To be fair, most of this was already known, and Anthropic communicated very clearly about the different tokenizer they started using.
Their compute is also mostly 1:1 correlated to the number of tokens, so I don’t believe in the conspiracy that this is just to inflate prices.
It’s a shame because it’s making an excellent point! It just takes so long to get to the point that the reader loses the will to live.
Yes, I could probably ask an LLM to summarise it for me. No, I’m not going to. I would prefer the author just take care of that for me.
I could live with ai content if it was short and to the point. But it's always so lengthy. Hope that will change.
A tl;dr section at the top and then the long read from ai could also be OK if they marked it.
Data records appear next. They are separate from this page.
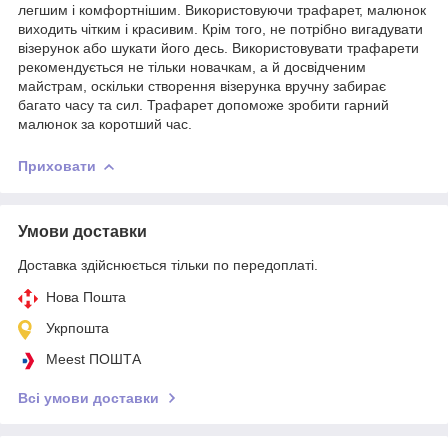
легшим і комфортнішим. Використовуючи трафарет, малюнок
виходить чітким і красивим. Крім того, не потрібно вигадувати
візерунок або шукати його десь. Використовувати трафарети
рекомендується не тільки новачкам, а й досвідченим
майстрам, оскільки створення візерунка вручну забирає
багато часу та сил. Трафарет допоможе зробити гарний
малюнок за коротший час.
Приховати
Умови доставки
Доставка здійснюється тільки по передоплаті.
Нова Пошта
Укрпошта
Meest ПОШТА
Всі умови доставки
My general vibe hearing about AI.
The nudge to think about both "tokenization as variable" as well as actual tokens consumed per task is still good.
The issue is that it’s not just code - they suck at writing. Really bad. Unreadable, incoherent, messy.
Humans are also bad at judging the quality of things they themselves aren’t very good at. So a senior swe sees what claude spits out and says “This is trash.” And spends x amount of time getting it to not be trash. And Jr dev thinks “this is magic!” And pushes it to a PR.
So my theory is the people “writing” this AI slop think its great! But actually just aren’t very good at writing copy and don’t have the skill to recognize it and prompt their way out of it.
Or they don’t care. That’s an option as well.
PS for anyone reading, next time AI does something that you aren’t super familiar with that looks pretty good… maybe find an expert to review it.
It is actually a big result of work, a lot of research and attempts. And to just say that "oh, this is AI-slop," I consider unfair, but that is your choice.
There is a difference: - There are people who do, - And there are those who criticize.
LLM speak is like the new corporate speak. Enterprise writing is fulll of fluff and nothings and they all read the same. That sameness is what most readers here are sick of.
(Your comment here that I replied to is also written by AI which is even more sad :| )
Weird shield to hide behind, considering there are also people who can do both.
One way or another, I want to note that yes, this text was made in collaboration with AI. My English is non-native. It helps me translate, helps me structure better. Yes, there is a downside, it can bloat the text with unnecessary words. But that, unfortunately, is the price.
But the key thing is that I tried very hard to share my many years of experience, or rather a part of it, which I acquired, with all of you. And I am very glad that this information turned out to be useful to you.
The key here is: * The information that is written in the article. * Not how it is written, but what I was trying to convey to you.
Thank you very much for reading and responding.
Chattiness remains an open issue for some of the SoTA open weights & (to a lesser extent) Claude.